Yes, you, too, can live in the city of Baltimore Breakthroughs: As downtown residential rentals thrive, a new mansion rises above Inner Harbor.

December 26, 1998

A photo caption on the Dec. 26 editorial page erroneously suggested that Paul J. Marks is the architect studying residential possibilities for the Woman's Industrial Exchange.

The Sun regrets the error.

SEVENTEEN YEARS ago, architect Paul J. Marks became an urban pioneer. He converted an old Otterbein church (which had been a tire store) into condominiums. This year he achieved another breakthrough: He constructed the first new mansion to rise above Baltimore's Inner Harbor.

"My wife and I love living downtown. We'd never live anywhere else," Mr. Marks said about his dramatic 4,500-square-foot glass-and-white-brick home on Federal Hill's Grindall Street.

FOR THE RECORD - CORRECTION

The Marks house is unique. Until now, only high-rises or townhouses have been built on the water. With its awesome views, the Marks house shows single-family luxury homes also are a possibility.

The house underscores developers' growing optimism about the downtown residential market, a niche in which professionals or retirees without children predominate.

The contrast to many outlying neighborhoods is striking. While they are emptying out, as about 1,000 residents a month move out of Baltimore, the shoreline neighborhoods and downtown have captured investors' attention.

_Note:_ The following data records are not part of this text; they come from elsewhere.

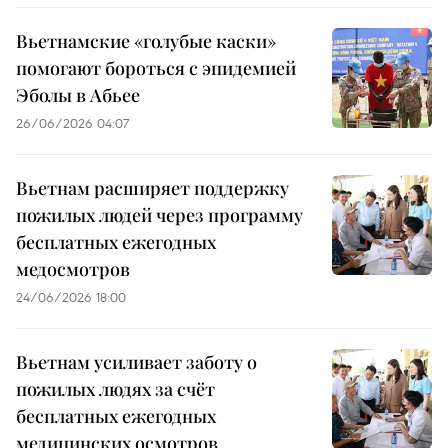
Вьетнамские «голубые каски»
помогают бороться с эпидемией
Эболы в Абьее
26/06/2026 04:07
Вьетнам расширяет поддержку
пожилых людей через программу
бесплатных ежегодных
медосмотров
24/06/2026 18:00
Вьетнам усиливает заботу о
пожилых людях за счёт
бесплатных ежегодных
медицинских осмотров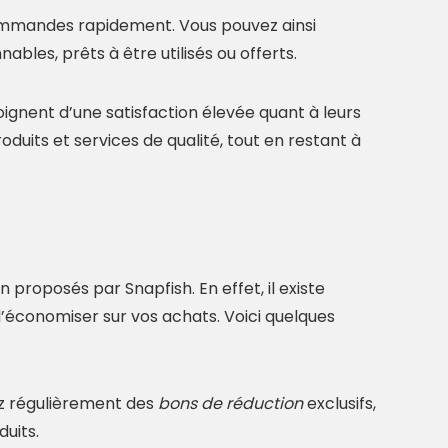
 commandes rapidement. Vous pouvez ainsi
bles, prêts à être utilisés ou offerts.
oignent d’une satisfaction élevée quant à leurs
uits et services de qualité, tout en restant à
roposés par Snapfish. En effet, il existe
’économiser sur vos achats. Voici quelques
ez régulièrement des
bons de réduction
exclusifs,
duits.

Gentrifying Canton and Fells Point, which are rapidly growing together, are examples of this phenomenon. The year's big story, though, is the beginning of what promises to be a downtown apartment construction boom.

So many projects are on the drawing board that "about a dozen properties, totaling 1,500 units, are moving to some extent," reports Downtown Partnership's Laurie Schwartz.

Some are big undertakings, but one plan would create six apartments on top of the Woman's Industrial Exchange lunch room and shop on Charles Street.

The first new building, consisting of 151 units, is already under way. Called Redwood Towers, it is being built on top of an existing parking garage at 11 S. Eutaw St.

Another major project is slated to begin in the spring. Budgeted to cost $4.6 million, it involves the conversion of the upper floors of the old Hecht Co. department store building at Howard and Lexington streets into 170 rental units.

"Baltimore is an excellent market. The city government is very pro-business in my opinion," says David Hillman, chairman of Virginia-based Southern Management Corp., which has been aggressively buying properties here. (The company is currently in the final stages of rehabilitating an abandoned 21-story high-rise tower at Centre Street and Park Avenue.)

Hundreds of new market-rate apartments could pump new life and vitality into the once-thriving retail district. This is a trend that deserves to be enthusiastically welcomed.